Hi Andy, yes what I am making is very similar but my version is about 29" high, on trolly wheels and with a lower shelf with brass anti-topple railings (for the bottles ; - ).

My problem is that the hinges do not close to 90° and so if fitted all the "leaves" would be sloping inwards....


----------



## AndyT (4 Apr 2009)

I just spotted the sort of hinges you need for a butler tray in the Rutlands catalogue - described as having a sprung stop at 90 degrees. Next to them were some superficially similar hinges for drop-leaf tables - which would swing a bit beyond 90. I wonder if someone has sold you the wrong sort?

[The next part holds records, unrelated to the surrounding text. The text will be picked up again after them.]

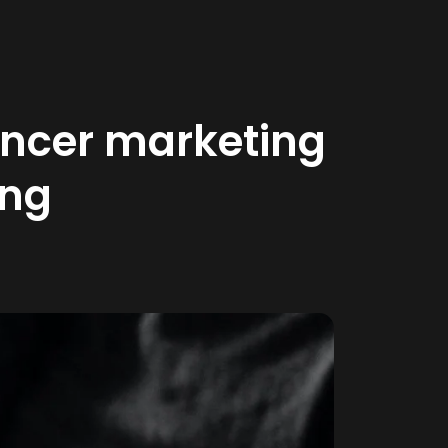
uencer marketing
ing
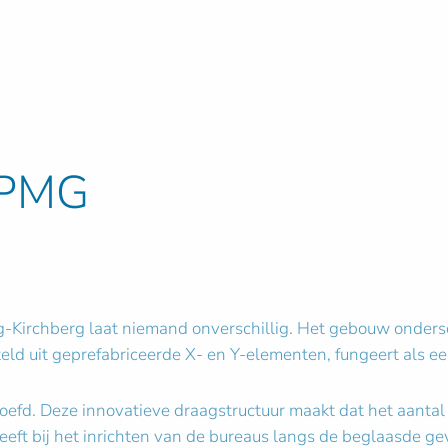
KPMG
irchberg laat niemand onverschillig. Het gebouw ondersche
ld uit geprefabriceerde X- en Y-elementen, fungeert als eer
oefd. Deze innovatieve draagstructuur maakt dat het aantal
eft bij het inrichten van de bureaus langs de beglaasde gev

Rutlands pages here http://rutlands.co.uk/cgi-bin/psProdSrch.cgi/@cTable [email protected]::0::user::1,0,0,1:: - compare the first/second items with fifth/sixth.

Hth

Andy


----------



## Steve D P (5 Apr 2009)

AndyT":2rqeg1ar said:


> I just spotted the sort of hinges you need for a butler tray in the Rutlands catalogue - described as having a sprung stop at 90 degrees. Next to them were some superficially similar hinges for drop-leaf tables - which would swing a bit beyond 90. I wonder if someone has sold you the wrong sort?
> 
> Rutlands pages here http://rutlands.co.uk/cgi-bin/psProdSrch.cgi/@cTable [email protected]::0::user::1,0,0,1:: - compare the first/second items with fifth/sixth.
> 
> ...




Hi Andy,

Thanks for the answer: sadly I bought these hinges from Rutlands! All four are the same and I 'phoned Rutlands and they checked their stock and at that time at least all their stock hinges were the same (closing to 85° not 90°). 

Steve


----------